Корней следил за тем, как Илона с каждой расстегнутой пуговицей все сильнее раскрывается, позволяя губам дрожать в улыбке, а глазам следовать за ее пальцами, которые без намека на дрожь или неуверенность делали свое дело.
Она явно не стыдилась. Явно получала удовольствие. Явно не собиралась жеманничать или скромничать. И это безумно облегчало… А еще крайне нравилось.
Когда пуговицы были расстегнуты, платье разошлось. Не полностью, но достаточно, чтобы Корней мог оценить, что под платьем все неизменно красиво.
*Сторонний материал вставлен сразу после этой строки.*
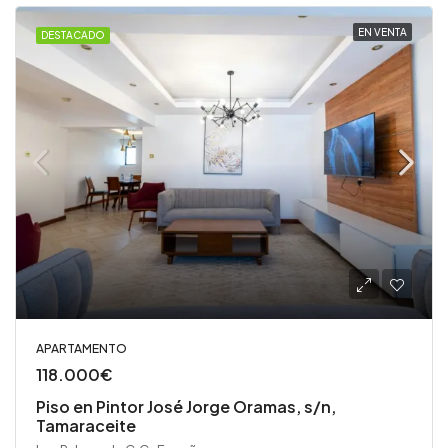
EN VENTA
DESTACADO
APARTAMENTO
118.000€
Piso en Pintor José Jorge Oramas, s/n,
Tamaraceite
Черное кружево, гладкая в меру загорелая кожа.
— Ты так и будешь смотреть или присоединишься? — и если Илона задает подобный вопрос, ведет одним плечом, сбрасывая ткань с него, приподнимает бровь, как бы давая возможность с другого снять уже мужчине, то делает это не из природной капризности, а ради игры.
Корней поднимает руку, делает несколько движений указательным пальцем, будто подзывая, смотрит с легкой улыбкой, как Илона сначала вроде как сомневается, а потом ведет вторым плечом, позволяет платью упасть на пол, только потом подходит, привстает на носочки, касается губами уголка мужского рта, трется своей бархатистой щекой о его — не обязанную быть идеально гладкой, руками поднимается по шее вверх, ныряя в волосы, собирая их пальцами и чуть натягивая…
Прижимается полуголым телом к пока одетому и сдерживает улыбку, но понимает — он, как всегда, реагирует на действия правильно. Значит, и действия правильные, и он все тот же…
Целуются они недолго. Высоцкий — не любитель поцелуев, Илона поняла это быстро. Даже как-то спросила и услышала ответ совершенно в его духе… «Зачем, если не в постели?». И отчасти даже поняла.
Но главное, что запомнила. Не требовала, не ждала. Если только в постели…
Чуть отстранившись, Корней пустил правую руку вверх от кожи чуть ниже поясницы, которую с удовольствием сминал, по спине до шеи. Оттуда — к хвосту, намотал его на кулак, оттянул, заглядывая в лицо. Илона улыбалась, он тоже.